Something was different this Advent and Christmas for me. I am not sure if it is because I have been working with people who are grieving or because God just peeled back another layer of my own life. Whatever the case may be, Advent 2017 has been all about God’s Word being revealed through the eyes of a griever. I’ll save this for another post, but I think Our Father is a griever, not in a human way, but in a divine way. He grieves that His beloved sons and daughters do not yet know Him and trust Him completely, and yet, He still loves us unconditionally and waits for us. I am a griever in a very human way. I will be one for the rest of my life here on earth. I am a griever not only because I lost my husband two and a half years ago, but because I am experiencing earthly life as an imperfect person who still questions God’s plan even in the light of my faith. In fact, we are all grievers. We are all grieving something. It may not be death, but it could be divorce, marital discord, rebellious teenagers, aging parents, financial insecurity, and the list goes on. You don’t have to look very hard to see that you are probably grieving something.
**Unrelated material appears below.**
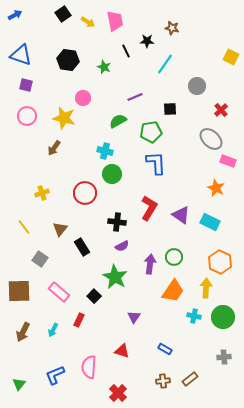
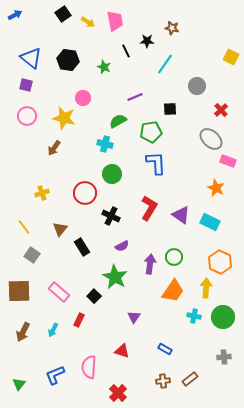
blue triangle at (21, 55): moved 10 px right, 3 px down; rotated 20 degrees clockwise
cyan cross at (105, 151): moved 7 px up
black cross at (117, 222): moved 6 px left, 6 px up; rotated 18 degrees clockwise
gray square at (40, 259): moved 8 px left, 4 px up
Before we all fall into despair over the realization that we are all grieving something in this life, there is hope! In fact, I would say there can actually be joy, even in the midst of grief. Please don’t think that I am downplaying the intense pain of any kind of loss. I know first hand the feeling of despair, discouragement, disappointment and excruciating pain from loss. Finding joy can just seem laughable as a griever.
And, Joy, by definition is “great happiness or intense pleasure.” How in the world do we find THAT as a griever?

In today’s first reading, St. John the Evangelist, reminds us what the Old Testament has already told us that from the beginning that we were created by a God who loves us not because we are good, but because He is good. God has revealed to us that His covenant is True, that His Spirit is working in us and that His Son came for our salvation. The disciples have experienced it, they have seen it,and they have watched God’s Word become visible in the flesh. St. John shares this Good News with us so that we, as the disciples of this day and age, can live in friendship with this same Triune God who loves us so “that our joy may also be complete.” The disciples are our witnesses to this amazing God who says to us if you would just “follow” me, I will bring you joy in this life and the next. They are witness to the joy that can come from following Jesus, even in the midst of trials. So, too, we must be witnesses to those we come in contact with everyday! How? We do it the way Jesus did it. Its seems so simple to say, yet, so challenging to do. We do it by putting our trust in a Father who has only our best interest at heart. We put our trust in a Father that loves us more than anyone will ever love us. He didn’t create us to torture us with sorrowful lives, but, He also never said His way would be easy. We have to know this about life. We also need the testimony of those who walked through trials with His Son for real.   And, we need to experience His unconditional love for ourselves. St. John is telling us that they have experienced it. They have experienced the mercy, the healing, the peace that comes from following Jesus. God created us out of love to live a life that follows a path to happiness, not the world’s path, but His path, even unto death. In Jesus’ case, this meant death on a cross.  Our grief, to be sure, is part of our cross.  For so many of us, we have tried it the world’s way to avoid grief and suffering and have been disappointed. Do we have anything to lose to try to walk with our Creator through our grief?

The Gospel today (John 20:1a and 2-8) is usually one that we hear around Easter, but, today we only get the first part of the story–the empty tomb. Today the Gospel ends at the tomb where “the other disciple who Jesus loved…saw and believed.” I can’t help but think that today God is trying to make a point to all of us whom He loves. How often do we run to the tombs in our life? How often do we see the garments of Jesus at our feet in the midst of our trials and grief, yet, we still don’t believe that He is really with us? I know I do. How often in our grief do we think that Jesus has just been taken from our sight to be found no more? This is a lie. Our great joy comes from knowing that whatever we are walking through, He walks with us, He weeps with us, and we are never alone.

Today God has spoken to us through St. John to tell us that He is with us in the trials and grief. He wants us to get to know Him like a trusted friend, like a trusted lover. He, alone, will bring us to a place of eternal joy. He will see us through all of our trials. And, when He does, let us tell everyone we meet of the wondrous work He has done in our lives!

During this Octave of Christmas, let us share, with joy, our faith in a Father who love us beyond measure that He brought us a baby in swaddling clothes to be our Savior! And, I would say, there is no grief in that.